How to Keep Bugs Away from Succulents?
Taking preventative measures to keep bugs away from succulents is a smart idea. After all, they have the ability to attract them.
If you wish to keep bugs away from your succulent, follow these guidelines:
- Make sure the plant you’re buying isn’t infested with bugs. Otherwise, it may harm your garden’s other healthy plants.
- Succulents should not be overwatered. Gnats, as fungi, despise dry soil and thrive in wet, waterlogged soil. Keep an eye on the succulents to check if there are any pests.
How to Get Rid of Bugs in Succulents?
- To get rid of bugs on succulents, start by removing any severely damaged areas of the plant. Apart from that, you can boost plant cleanliness by removing bugs with soapy water or rubbing alcohol.
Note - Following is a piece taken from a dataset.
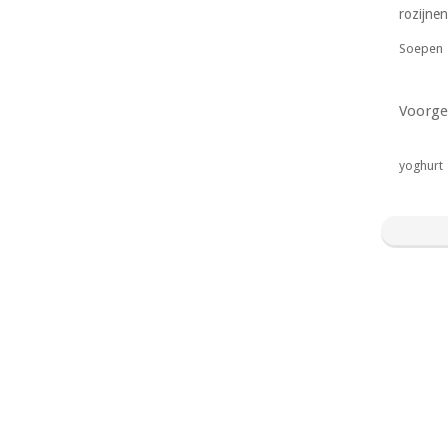
rozijnen
Soepen
Voorge
yoghurt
- It is not easy to get rid of mealybugs and fungus gnats. However, doing a little research makes the job a lot easier.
Follow the instructions carefully to save your plant.
- Remove the infected part Consider finding an insect on a particular part of your succulent. Eliminate that particular part.
- Simply remove the bug-infested part so that the bug does not spread to other sections of the plant. And, in the end, the succulent is saved as a whole.
- Any bug that can harm succulents, such as scales or mealybugs, can also be removed with this method. To treat the pests, use organic pesticides.
Use Rubbing Alcohol
Even after removing the infected part, if you are still having problems with bugs, using 75% rubbing alcohol (isopropyl alcohol) or a mixture of neem oil and soap is the cheapest and most successful way to get rid of aphids, mealybugs, and spider mites.
Simply saturate the succulents with water and leave them alone. The bug will begin to turn brown, indicating that it is dead.
It’s possible to spray the insects instead of putting the alcohol on them.
Coat the insects with rubbing alcohol using a spray bottle.
Use a cotton swab or Q-tip in rubbing alcohol to gently rub the affected area. And no insect will be left on your plant.
If your plant is heavily infected with bugs, however, this method will not work.
Rubbing alcohol should be used with caution.
Rubbing alcohol should never be sprayed or rubbed on the leaves otherwise it will harm your plant instead of keeping it healthy. Mostly, alcohol is used straight, without diluting it.
Use of Soapy Water
Bugs can be removed with soapy water at a low cost. This approach can be used to get rid of spider mites, scales, and mealybugs.
For applying soapy water , a spray bottle is also required. Fill the spray container with soapy water and several tablespoons of dish soap.
Now you can spray the affected plant with soapy water. After some time, the bugs will begin to leave the succulent.
Pesticides can be used for removing bugs from your plant. Chemical insecticides eliminate the heavy bug’s appearance. They can, however, be detrimental to the growth of your plant.
As a result, it is preferable to use a natural pesticide. Some natural and chemical pesticides used to get rid of bugs are as follows:
Natural Insecticides such as neem oil or horticultural oil are also effective in removing bugs from succulents.
Chemical Insecticide like Imidacloprid, Acephate, Dimethoate and Pyrethroids can also be used to get rid of bugs from succulents.
So, as we know now, succulents do attract bugs like mealybugs, scales, ants, and spider mites. You may, however, take precautions to safeguard your plant from them.